You Eat Petroleum Every Day

If you're a typical American, that is.

I was just recently wondering what's the difference between hydrocarbons and carbohydrates -- two things that seem very different, but that both involve carbon and hydrogen. Apparently the main difference is that carbohydrates typically include oxygen in the mix, but they're obviously close cousins, or else we wouldn't be able to turn corn into ethanol.

So then I started wondering if petroleum and related products might be edible, and if so, how? Completely fortuitously, I then happened to read the book Twinkie, Deconstructed this week -- an excellent read if you've ever wondered where most of the ingredients in processed food come from.

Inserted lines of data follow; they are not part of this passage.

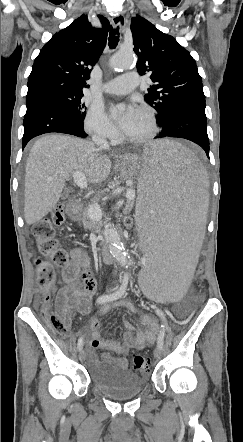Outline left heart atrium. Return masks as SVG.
<instances>
[{
	"instance_id": "left-heart-atrium-1",
	"label": "left heart atrium",
	"mask_w": 243,
	"mask_h": 442,
	"mask_svg": "<svg viewBox=\"0 0 243 442\" xmlns=\"http://www.w3.org/2000/svg\"><path fill=\"white\" fill-rule=\"evenodd\" d=\"M139 109H137L134 105H129L123 114V116L119 120L120 128L125 131L129 128L133 120L135 119Z\"/></svg>"
}]
</instances>
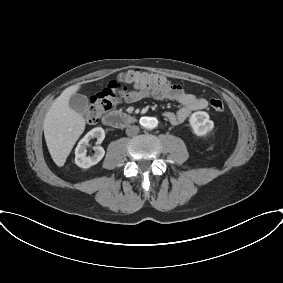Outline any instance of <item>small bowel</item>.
<instances>
[{
  "label": "small bowel",
  "instance_id": "small-bowel-1",
  "mask_svg": "<svg viewBox=\"0 0 283 283\" xmlns=\"http://www.w3.org/2000/svg\"><path fill=\"white\" fill-rule=\"evenodd\" d=\"M149 93L161 100H173L178 102L181 107L175 111L164 113L165 118L172 124L177 125L185 122L193 111L205 109L208 102L204 98H199L194 94L186 92L180 85L169 84L161 89L152 92H144L134 87L131 90L121 89L113 99L112 105L115 107L120 103H135L147 96Z\"/></svg>",
  "mask_w": 283,
  "mask_h": 283
}]
</instances>
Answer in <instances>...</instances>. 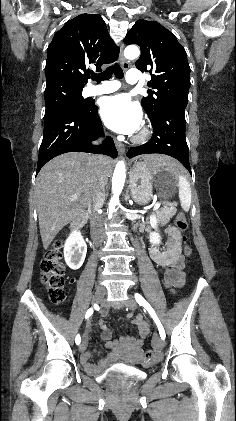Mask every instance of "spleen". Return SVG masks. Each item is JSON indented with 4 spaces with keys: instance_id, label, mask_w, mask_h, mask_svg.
Listing matches in <instances>:
<instances>
[{
    "instance_id": "3e777b00",
    "label": "spleen",
    "mask_w": 236,
    "mask_h": 421,
    "mask_svg": "<svg viewBox=\"0 0 236 421\" xmlns=\"http://www.w3.org/2000/svg\"><path fill=\"white\" fill-rule=\"evenodd\" d=\"M168 168H173V166H177V162H170L167 164ZM178 172V170H176ZM178 176V188H179V198L180 204L183 208V211H189L190 204H191V188L190 182H188L186 176L183 174H177Z\"/></svg>"
}]
</instances>
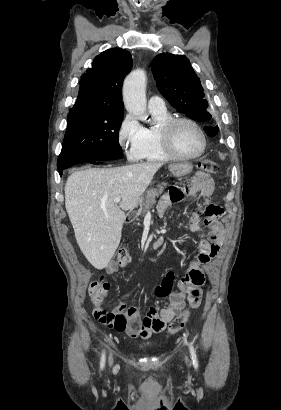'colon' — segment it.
I'll list each match as a JSON object with an SVG mask.
<instances>
[{
  "label": "colon",
  "instance_id": "1",
  "mask_svg": "<svg viewBox=\"0 0 281 410\" xmlns=\"http://www.w3.org/2000/svg\"><path fill=\"white\" fill-rule=\"evenodd\" d=\"M200 170L203 173H216L219 170L218 165L211 160H203L200 165ZM189 191L188 187L175 186L168 192L169 198L172 202H178L182 200ZM199 205L205 209L206 215L209 216H221L223 214V209L216 205L210 203L208 196L201 195L199 199ZM130 262L129 253L123 249L120 250L117 255V265L120 267H125ZM110 289V284L105 281L103 277L98 280L93 281L89 286V295L91 297L92 303L95 306V317L101 323L108 327H111L117 331L125 330L129 326V315H124L120 313H115L113 311H108L102 308V305L107 297ZM193 305H198V302H194ZM190 316L189 311H185L178 315L169 326V333L174 334L181 330L186 321Z\"/></svg>",
  "mask_w": 281,
  "mask_h": 410
}]
</instances>
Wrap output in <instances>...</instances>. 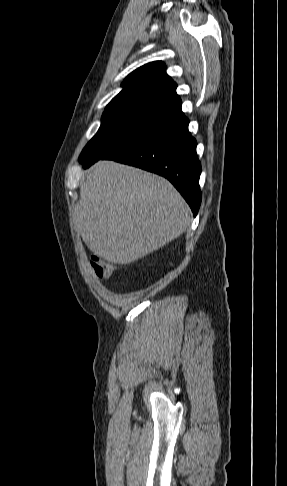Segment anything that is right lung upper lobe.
Returning <instances> with one entry per match:
<instances>
[{
  "label": "right lung upper lobe",
  "mask_w": 287,
  "mask_h": 486,
  "mask_svg": "<svg viewBox=\"0 0 287 486\" xmlns=\"http://www.w3.org/2000/svg\"><path fill=\"white\" fill-rule=\"evenodd\" d=\"M165 64L154 61L133 71L122 83L123 90L107 106L145 105L171 111L181 110L177 84L166 74Z\"/></svg>",
  "instance_id": "right-lung-upper-lobe-1"
}]
</instances>
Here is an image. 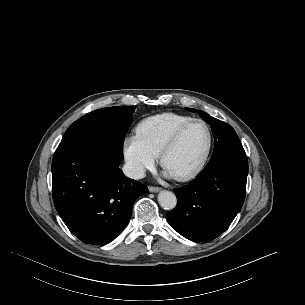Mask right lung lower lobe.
Returning <instances> with one entry per match:
<instances>
[{
	"label": "right lung lower lobe",
	"instance_id": "98d812e1",
	"mask_svg": "<svg viewBox=\"0 0 305 305\" xmlns=\"http://www.w3.org/2000/svg\"><path fill=\"white\" fill-rule=\"evenodd\" d=\"M121 160L99 142L54 154L51 169L55 208L84 243L104 245L114 240L128 224L135 199L148 191L123 174Z\"/></svg>",
	"mask_w": 305,
	"mask_h": 305
}]
</instances>
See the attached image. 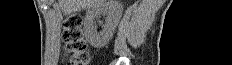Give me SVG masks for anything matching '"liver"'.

Turns out that many of the ingredients in our food do indeed come directly from (or are manufactured using) petroleum, coal tar, natural gas, etc. These would include: modified corn starch (processed with propylene oxide), soybean oil (processed with hexane), glycerin (made from propylene gas), polysorbate 60 (petroleum is an ingredient), vanilla flavoring (made from benzene and crude oil), sorbic acid (common preservative that is made from natural gas), and food coloring (made from petroleum).

Even enriched flour -- which is in too many foods to count -- includes vitamins such as niacin, thiamine mononitrate, and folic acid, all of which are synthesized from petroleum sources (the author explains that petroleum is easier and more predictable than trying to extract vitamins from food).

The author does point out that dangerous chemicals often combine to form perfectly normal food -- such as the combination of dangerous chlorine and sodium to form table salt. Still, I can't help thinking that maybe it's better to eat the way that Crossfit recommends: "Eat meat and vegetables, nuts and seeds, some fruit, little starch and no sugar." Simple, straightforward . . . and no petroleum.


Blogger James Goering said...

Ethanol is an alcohol not a hydrocarbon.

4:48 PM  
Blogger James Goering said...

Ethanol is an alcohol not a hydrocarbon.